The ship’s manifest listed 119 passengers and a crew of six on board, though ferries frequently carry more people than officially listed.


Rebels say countries mobilizing troops

GOMA | A rebel spokesman charged Tuesday that Angola and Zimbabwe were mobilizing troops to back government forces against the rebels, triggering concern about possible expansion of the conflict.

Rebel spokesman Bertrand Bisimwa offered no proof of the accusation, which Zimbabwe denies. Angola, a longtime ally of Congo’s government, has not yet commented. Congo appealed last week for Angola’s help.

The conflict is fueled by tensions left over from the 1994 slaughter of a half-million Tutsis in neighboring Rwanda. The 1998-2002 war drew in a half-dozen countries. Angola and Zimbabwe fought for Congo in exchange for access to copper and diamond concessions.
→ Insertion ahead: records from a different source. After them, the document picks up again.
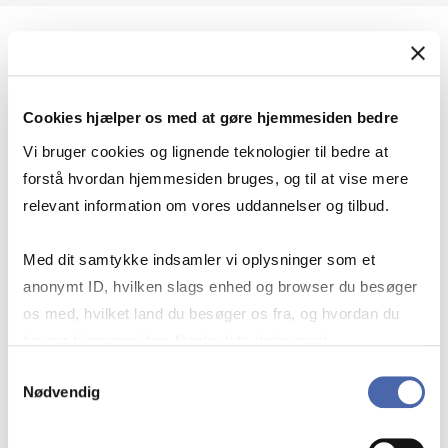
Geopolitik og international sikkerhed
Cookies hjælper os med at gøre hjemmesiden bedre
Geopolitik og businesssikkerhed
Vi bruger cookies og lignende teknologier til bedre at
forstå hvordan hjemmesiden bruges, og til at vise mere
relevant information om vores uddannelser og tilbud.
Stigende risiko for konflikt i Europa - hvordan
Med dit samtykke indsamler vi oplysninger som et
navigerer man som virksomhed?
anonymt ID, hvilken slags enhed og browser du besøger
os med, hvilket land du besøger os fra, og hvordan du
bruger hjemmesiden. Nogle data deles med
Konflikten i Mellemøsten
tredjepartsværktøjer, som vi bruger til statistik og
Samtykkevalg
Nødvendig
markedsføring. Du bestemmer selv - og kan altid trække
dit samtykke tilbage via knappen nederst til højre.
Geopolitiske udfordringer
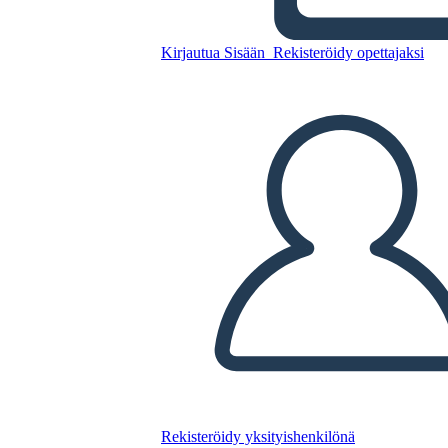
Kopioi tämä kuvakäsikirjoitus
Kirjautua Sisään
Rekisteröidy opettajaksi
LUO KUVAKÄSIKIRJOITUS
TOISTA DIAESITYS
LUE MINULLE
Rekisteröidy yksityishenkilönä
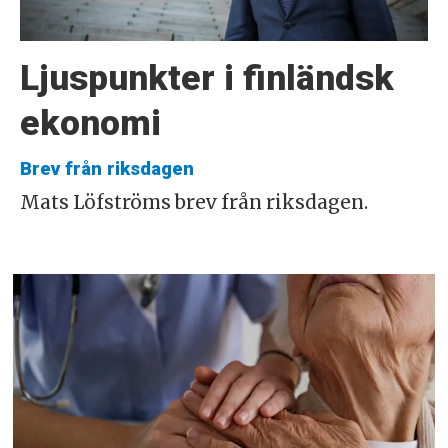
Ljuspunkter i finländsk
ekonomi
Brev från riksdagen
Mats Löfströms brev från riksdagen.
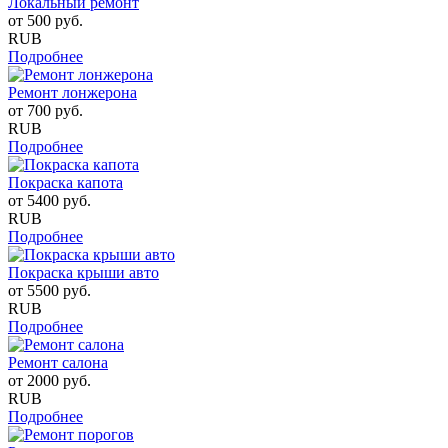
Локальный ремонт
от
500
руб.
RUB
Подробнее
Ремонт лонжерона
от
700
руб.
RUB
Подробнее
Покраска капота
от
5400
руб.
RUB
Подробнее
Покраска крыши авто
от
5500
руб.
RUB
Подробнее
Ремонт салона
от
2000
руб.
RUB
Подробнее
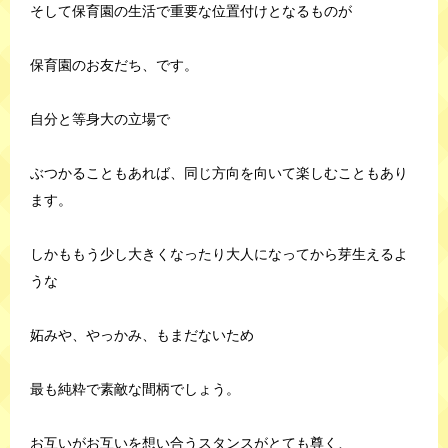
そして保育園の生活で重要な位置付けとなるものが
保育園のお友だち、です。
自分と等身大の立場で
ぶつかることもあれば、同じ方向を向いて楽しむこともあり
ます。
しかももう少し大きくなったり大人になってから芽生えるよ
うな
妬みや、やっかみ、もまだないため
最も純粋で素敵な間柄でしょう。
お互いがお互いを想い合うスタンスがとても尊く、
Rwanda and Uganda backed rival rebel factions in the mineral-rich east, and also fought each other.


Missile launch site may show advances

SEOUL | A new North Korean missile launch site under construction is designed to fire rockets even more advanced than those already capable of reaching the western U.S., South Korea said Tuesday.

South Korean Defense Minister Lee Sang-hee told parliament that construction on the new site on North Korea’s west coast began eight years ago and is about 80 percent complete.
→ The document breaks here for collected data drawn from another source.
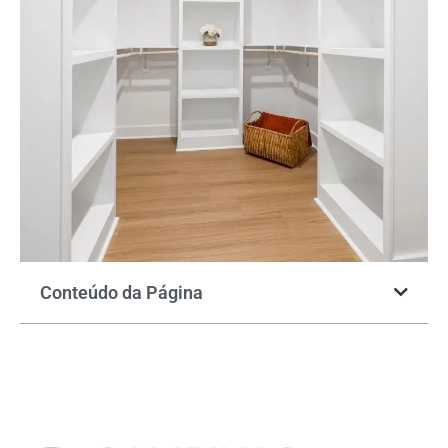
Conteúdo da Página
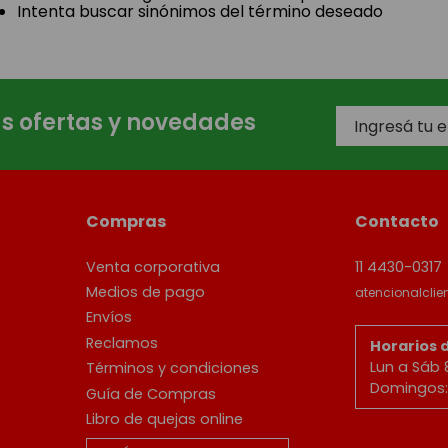
Intenta buscar sinónimos del término deseado
as ofertas y novedades
Compras
Contacto
Venta corporativa
11 4430-0317
Medios de pago
atencionalcli
Envíos
Reclamos
Horarios 
Lun a Sáb 
Términos y condiciones
Domingos: 
Guía de Compras
Libro de quejas online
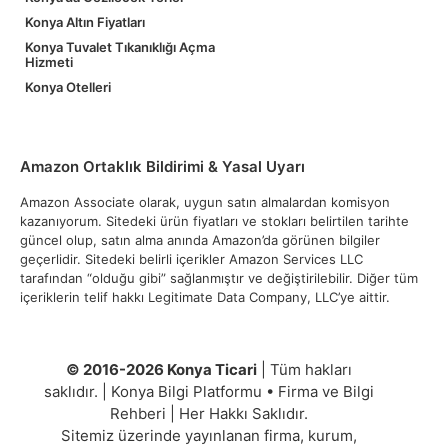
Konya Altın Fiyatları
Konya Tuvalet Tıkanıklığı Açma
Hizmeti
Konya Otelleri
Amazon Ortaklık Bildirimi & Yasal Uyarı
Amazon Associate olarak, uygun satın almalardan komisyon
kazanıyorum. Sitedeki ürün fiyatları ve stokları belirtilen tarihte
güncel olup, satın alma anında Amazon’da görünen bilgiler
geçerlidir. Sitedeki belirli içerikler Amazon Services LLC
tarafından “olduğu gibi” sağlanmıştır ve değiştirilebilir. Diğer tüm
içeriklerin telif hakkı Legitimate Data Company, LLC’ye aittir.
© 2016-2026 Konya Ticari
| Tüm hakları
saklıdır. | Konya Bilgi Platformu • Firma ve Bilgi
Rehberi | Her Hakkı Saklıdır.
Sitemiz üzerinde yayınlanan firma, kurum,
The site in the village of Dongchang-ni appears to be designed to launch “a bigger-sized missile or satellite projectile” than rockets deployed from the North’s east coast facility.

In 2006, the North launched a long-range missile, the Taepodong-2 - considered the country’s most advanced rocket - from its east coast site in Musudan-ni. The test was considered a failure because the missile fell into the sea.


Raped girl stoned for adultery

NAIROBI | The United Nations said Tuesday that a Somali stoned to death by Islamists on accusations of adultery was a 13-year-old girl who had apparently been raped while visiting her grandmother.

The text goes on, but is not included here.